Viol sur les mineurs : le Barreau du Cameroun créé une cellule spéciale d’assistance aux victimes
Face à la multiplication des cas de violences sexuelles sur mineurs au Cameroun, le Barreau du Cameroun hausse le ton. Dans un communiqué signé par le Bâtonnier Mbah Éric, l’institution annonce la création d’une cellule spéciale dédiée à l’accompagnement juridique des victimes de viols sur mineurs et de leurs familles
Cette initiative intervient dans un contexte marqué par une série d’affaires choquantes relayées ces dernières semaines à travers le pays. Le Barreau dénonce une recrudescence « inquiétante » des crimes sexuels visant des enfants, parfois commis par des personnes censées assurer leur encadrement et leur protection.
La cellule mise en place sera chargée de contacter les familles concernées, de les assister dans les démarches judiciaires et d’assurer le suivi des procédures devant les juridictions compétentes.

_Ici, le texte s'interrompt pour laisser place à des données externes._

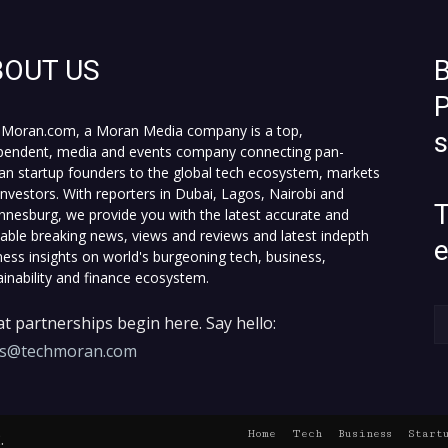
BOUT US
B
P
Moran.com, a Moran Media company is a top,
pendent, media and events company connecting pan-
can startup founders to the global tech ecosystem, markets
investors. With reporters in Dubai, Lagos, Nairobi and
T
nnesburg, we provide you with the latest accurate and
fiable breaking news, views and reviews and latest indepth
ness insights on world's burgeoning tech, business,
ainability and finance ecosystem.
t partnerships begin here. Say hello:
es@techmoran.com
Home
Tech
Business
Start
.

Elle est composée de plusieurs avocats, notamment Maître Memong Philippe Olivier, désigné président, et Maître Zangue Serges Martin, rapporteur.

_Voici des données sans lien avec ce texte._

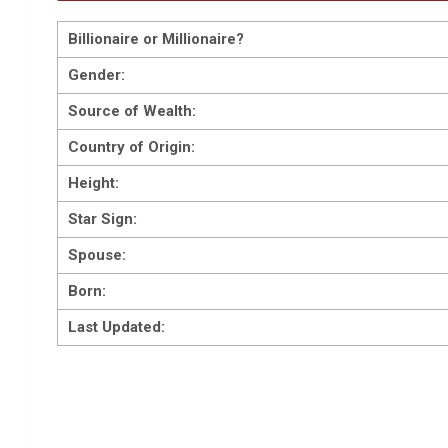
Billionaire or Millionaire?
Gender:
Source of Wealth:
Country of Origin:
Height:
Star Sign:
Spouse:
Born:
Last Updated:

Parmi les autres membres figurent Maître Mbuyah Gladys Fri, Maître Tchakounte Charlotte, Maître Nkongme Dorcas Mirette et Maître Njie Jude Mokom. Un numéro spécial a également été mis à disposition pour les victimes et leurs proches : 654 815 610.
Le Barreau cite plusieurs affaires récentes qui ont profondément choqué l’opinion publique. À Yaoundé, un enseignant, Sieur Materne Rameaux Abomo Ngono, est soupçonné d’avoir abusé d’une quinzaine d’enfants dans le quartier Meyo. Dans un autre quartier de la capitale, à Odza, une fillette de trois ans aurait été violée, provoquant des manifestations devant son école.
À Douala, une élève de 14 ans accuse également son enseignant de viol. À Bangangté, un homme a été violemment pris à partie par des populations après l’agression présumée d’une fillette de 10 ans. Dans la région du Nord-Ouest, un septuagénaire aurait tenté d’échapper à des poursuites judiciaires en proposant 30 000 F CFA à la famille d’une victime âgée de 14 ans.
Le souvenir du meurtre de la jeune Divine Mbarga Atangana, âgée de 11 ans et retrouvée morte après un viol en mars 2026, demeure également présent dans les esprits.
Dans son communiqué, le Barreau critique la légèreté de certaines procédures judiciaires ayant permis la remise en liberté rapide de présumés prédateurs sexuels. Il appelle les acteurs de la chaîne pénale à faire preuve de fermeté dans le traitement des dossiers liés aux violences sexuelles sur mineurs.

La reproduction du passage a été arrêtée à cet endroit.